J Dent Educ. 2002 Oct;66(10):1159-62.
In conjunction with its problem-based learning curriculum, Harvard School of Dental Medicine (HSDM) developed a shortened preclinical restorative training curriculum. This study compared our curriculum with those in other dental schools and examined student reaction to it. Twenty-nine U.S. dental schools responded to a survey regarding the length of their preclinical course in Operative Dentistry. Nationally, preclinical courses ranged from 179 hours to 280 hours (mean +/- SEM = 193 +/- 9 hours; n = 29). In marked contrast, the new seventy-five-hour preclinical curriculum at Harvard was the lowest of any school, and significantly lower than the U.S. average (p < 0.01). In Harvard's previous curriculum, students spent 232 curriculum hours. Reactions of Harvard students to this compact preclinical curriculum were surveyed using a three-topic, three-category survey instrument. Results indicated that, prior to beginning clinical patient care, approximately 80 percent of students felt that the course was too short and 20 percent just right. Conversely, and retrospectively, after completing their dental school training, only 35 percent felt it was too short, and 65 percent felt it was just right. Retrospectively, in terms of clinical preparedness, 55 percent felt adequately prepared and 35 percent felt well prepared to treat their patients. No significant change was noted between Part II National Board scores following the change to the reduced curricula time. The average National Board Part II scores prior to initiating the new curriculum was 86.3, and afterwards, it was 86.2. Further, for the North East Regional Board, HSDM students in the past four years demonstrated a 98 percent overall success rate with 100 percent primary pass in the operative dentistry part of the examination. These results suggest that an abbreviated preclinical training is not only possible, but may make time available for training opportunities in other areas, such as aesthetic dental procedures and new biomaterials.

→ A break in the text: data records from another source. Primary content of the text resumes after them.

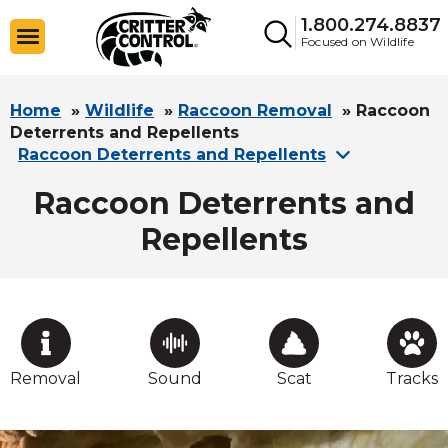
1.800.274.8837
Focused on Wildlife
Home
»
Wildlife
»
Raccoon Removal
»
Raccoon
Deterrents and Repellents
Raccoon Deterrents and Repellents
Raccoon Deterrents and
Repellents
Removal
Sound
Scat
Tracks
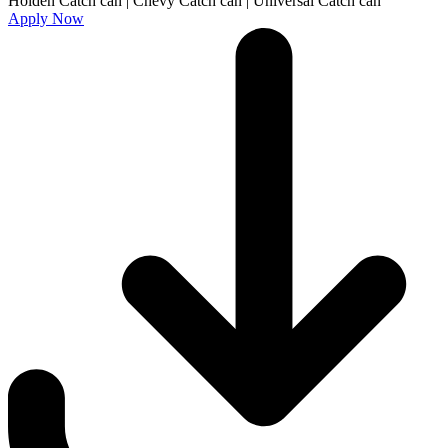
Apply Now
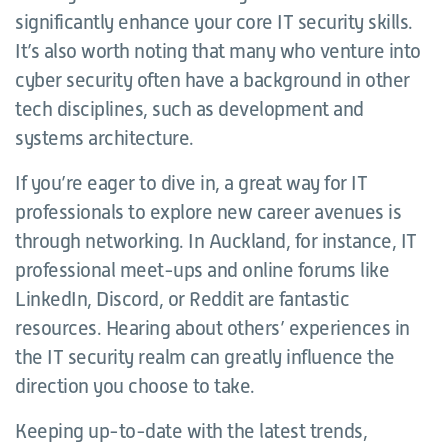
significantly enhance your core IT security skills.
It’s also worth noting that many who venture into
cyber security often have a background in other
tech disciplines, such as development and
systems architecture.
If you’re eager to dive in, a great way for IT
professionals to explore new career avenues is
through networking. In Auckland, for instance, IT
professional meet-ups and online forums like
LinkedIn, Discord, or Reddit are fantastic
resources. Hearing about others’ experiences in
the IT security realm can greatly influence the
direction you choose to take.
Keeping up-to-date with the latest trends,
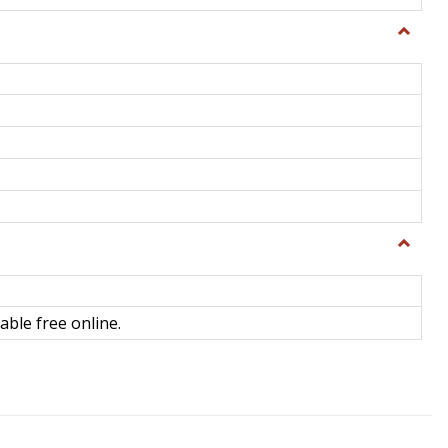
Toggle
General
Toggle
Library
Science
able free online.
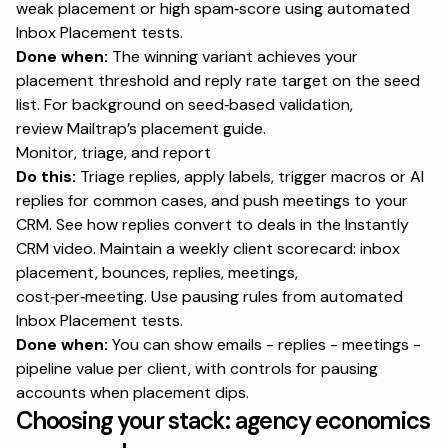
weak placement or high spam‑score using
automated
Inbox Placement tests
.
Done when:
The winning variant achieves your
placement threshold and reply rate target on the seed
list. For background on seed‑based validation,
review
Mailtrap’s placement guide
.
Monitor, triage, and report
Do this:
Triage replies, apply labels, trigger macros or AI
replies for common cases, and push meetings to your
CRM. See how replies convert to deals in the
Instantly
CRM video
. Maintain a weekly client scorecard: inbox
placement, bounces, replies, meetings,
cost‑per‑meeting. Use pausing rules from
automated
Inbox Placement tests
.
Done when:
You can show emails - replies - meetings -
pipeline value per client, with controls for pausing
accounts when placement dips.
Choosing your stack: agency economics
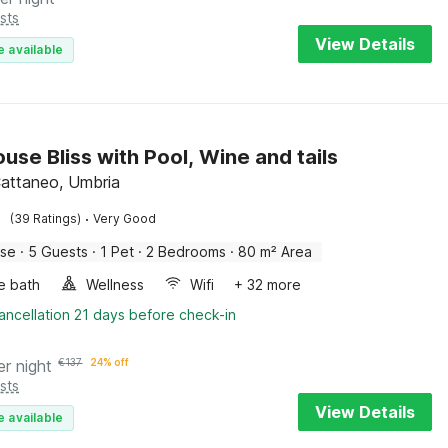
sts
View Details
e available
use Bliss with Pool, Wine and tails
attaneo, Umbria
·
(39 Ratings)
Very Good
use
·
5 Guests
·
1 Pet
·
2 Bedrooms
·
80 m² Area
e bath
Wellness
Wifi
+ 32 more
ancellation 21 days before check-in
er night
€
137
24% off
sts
View Details
e available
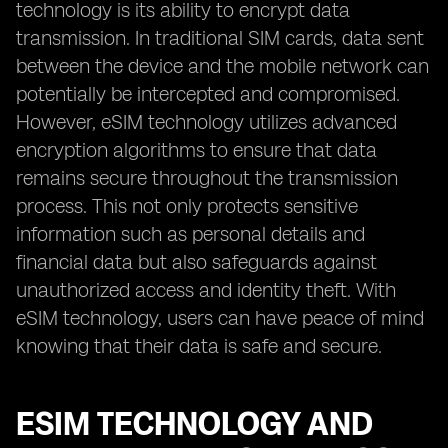
technology is its ability to encrypt data
transmission. In traditional SIM cards, data sent
between the device and the mobile network can
potentially be intercepted and compromised.
However, eSIM technology utilizes advanced
encryption algorithms to ensure that data
remains secure throughout the transmission
process. This not only protects sensitive
information such as personal details and
financial data but also safeguards against
unauthorized access and identity theft. With
eSIM technology, users can have peace of mind
knowing that their data is safe and secure.
ESIM TECHNOLOGY AND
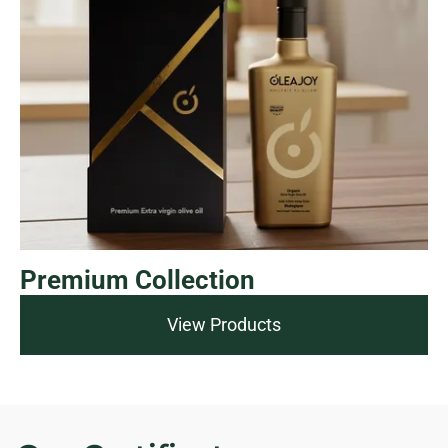
Premium Collection
View Products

哈佛牙医学院(HSDM)结合基于问题的学习课程,开发了一门缩短的临床前修复培训课程。本研究将我们的课程与其他牙科学院的课程进行了比较,并考察了学生对该课程的反应。29所美国牙科学院回应了一项关于其口腔手术学临床前课程时长的调查。在全国范围内,临床前课程时长从179小时到280小时不等(均值±标准误=193±9小时;n = 29)。与之形成显著对比的是,哈佛新的75小时临床前课程是所有学校中时长最短的,且显著低于美国平均水平(p < 0.01)。在哈佛之前的课程中,学生们要花费232个课程小时。使用一份包含三个主题、三类别的调查问卷对哈佛学生对这一紧凑临床前课程的反应进行了调查。结果表明,在开始临床患者护理之前,约80%的学生认为该课程太短,20%的学生认为刚刚好。相反,在完成牙科学院培训后进行回顾时,只有35%的学生认为课程太短了,65%的学生认为刚刚好。回顾来看,在临床准备方面,55%的学生觉得准备充分,35%的学生觉得为治疗患者做好了充分准备。在课程时长缩短后,第二部分国家委员会考试成绩没有显著变化。在启动新课程之前,国家委员会第二部分的平均成绩为86.3,之后为86.2。此外,在东北区域委员会的考试中,过去四年里哈佛牙医学院的学生在口腔手术学部分考试的总体成功率为98%,首次通过率为100%。这些结果表明,缩短临床前培训不仅是可行的,而且可能为其他领域的培训机会腾出时间,比如美容牙科手术和新型生物材料方面。